Un juzgado en Tarija, Bolivia, inició el 11 de mayo de 2026 el juicio contra el expresidente Evo Morales, acusado de trata agravada de personas. La Fiscalía vincula el caso con una menor de edad con quien Morales habría tenido una hija durante su mandato (2006–2019). El proceso se desarrolla en un contexto de crisis económica, protestas sociales y tensión institucional.
¿Qué acusa la Fiscalía a Evo Morales?
La Fiscalía boliviana imputa a Morales el delito de trata agravada de personas, tipificado en el artículo 153 del Código Penal boliviano. La acusación se basa en una relación con una menor de edad que, según la denuncia, dio lugar al nacimiento de una niña. El caso incluye a una segunda persona, de sexo femenino, también imputada.
El Tribunal Departamental de Justicia de Tarija confirmó la apertura del juicio tras notificaciones por edicto. No se realizó una notificación personal, como exige el artículo 137 del Código de Procedimiento Penal. Esa omisión es el eje de la impugnación de la defensa.
¿Por qué la defensa rechaza el juicio?
Los abogados de Morales, liderados por Wilfredo Chávez, argumentan que el proceso carece de validez formal. No hubo notificación personal al acusado, violando garantías procesales mínimas. Además, señalan que Morales reside en el Trópico de Cochabamba y no fue citado directamente.
Chávez calificó el juicio como persecución política, vinculándolo a un escenario de inestabilidad: inflación récord, paros mineros y movilizaciones sindicales. Según su lectura, el caso busca desviar la atención de los problemas estructurales del país.

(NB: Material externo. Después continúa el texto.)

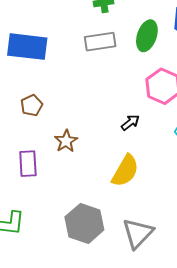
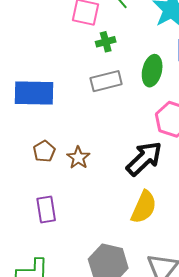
black arrow: (130, 122) -> (144, 159), size x2.0
brown star: (66, 141) -> (78, 158), moved

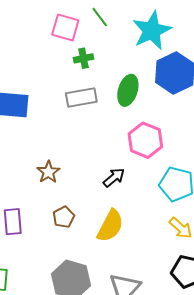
brown pentagon: (44, 151) -> (64, 217), moved
black arrow: (144, 159) -> (114, 177), size x0.6

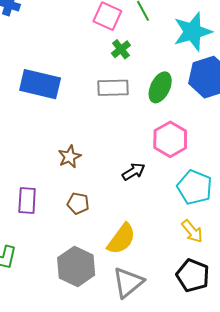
green cross: (84, 58) -> (121, 49), turned -36
brown pentagon: (64, 217) -> (78, 203), turned 30
yellow semicircle: (110, 226) -> (121, 239), moved

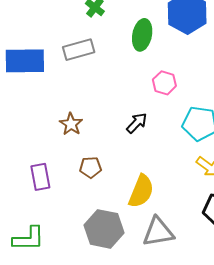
gray rectangle: (113, 88) -> (79, 50), moved
pink hexagon: (170, 139) -> (164, 83), size x0.7
gray triangle: (128, 282) -> (158, 232), turned 44

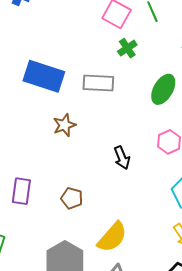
black arrow: (137, 123) -> (122, 158), moved, turned 95
brown star: (71, 124) -> (64, 125), moved

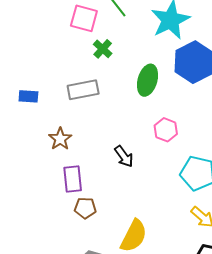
blue rectangle: (44, 76) -> (28, 96), size x0.5
purple rectangle: (21, 191) -> (73, 179), moved

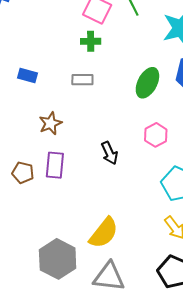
green cross: (103, 49) -> (91, 41), moved, turned 36
gray rectangle: (83, 90) -> (82, 80), size x0.7
brown pentagon: (85, 208) -> (23, 173), moved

¿Qué dice la ley boliviana sobre la notificación en juicios penales?
El Código de Procedimiento Penal boliviano exige notificación personal en casos de delitos graves. El artículo 137 establece que, si el imputado no es localizado, se puede recurrir a edictos —pero solo tras agotar todos los medios de localización. La Fiscalía no ha acreditado ese agotamiento.
La Corte Suprema de Justicia ha reiterado que los edictos no sustituyen la garantía de defensa técnica. En 2023, la Sala Penal Plurinacional anuló tres procesos similares por esta misma causa.
¿Qué implica la figura de «trata agravada»?
La trata agravada implica explotación sexual, laboral o servil de menores de edad. Su sanción va de 15 a 25 años de prisión. Pero la jurisprudencia exige prueba contundente de coacción, engaño o abuso de vulnerabilidad. No basta una relación consensuada con una menor: debe demostrarse explotación.
¿Cuál es el impacto económico y político del juicio?
El juicio se abre en un momento crítico para Bolivia. El PIB creció apenas 1,2 % en 2025, la inflación supera el 14 % y las reservas internacionales cayeron un 22 % interanual. Las protestas en Oruro, Potosí y Santa Cruz han paralizado carreteras y minas.
Institucionalmente, el caso tensiona la separación de poderes. El Tribunal de Tarija depende del Consejo de la Magistratura, cuyos miembros fueron elegidos en 2024 bajo fuertes cuestionamientos de transparencia. Organismos como la CIDH ya pidieron garantías procesales para Morales.
¿Qué dice el marco internacional?
La Convención de Palermo y la Convención sobre los Derechos del Niño exigen que los procesos contra menores respeten el interés superior del niño. La Corte Interamericana ha advertido que los juicios mediáticos sin garantías afectan la presunción de inocencia, un pilar del Estado de Derecho.
Datos Clave
- El juicio se inició el 11 de mayo de 2026 en Tarija, sin la presencia de Evo Morales.
- La acusación se basa en el artículo 153 del Código Penal boliviano: trata agravada de personas.
- La defensa denuncia la falta de notificación personal, violando el artículo 137 del Código de Procedimiento Penal.
- El caso incluye a una segunda imputada, de sexo femenino, cuya identidad no ha sido revelada.
- La CIDH y la OEA han expresado preocupación por la observancia de garantías procesales.
- Bolivia registra una inflación del 14,3 % y una caída del 22 % en reservas internacionales en 2025.
¿Qué sigue en el proceso judicial?
La audiencia inicial debe definir si procede la apertura formal del juicio oral. Si se confirma, se fijará un calendario de pruebas, testigos y peritajes. Pero la defensa ya anunció que apelará cualquier resolución que ignore la nulidad procesal. El Tribunal Constitucional podría intervenir si se alega violación de derechos fundamentales.
El caso no solo define el futuro legal de Morales. Pone a prueba la solidez del sistema de justicia boliviano ante la opinión pública nacional e internacional. Su resolución influirá en la credibilidad de las instituciones y en la estabilidad política previa a las elecciones generales de 2027.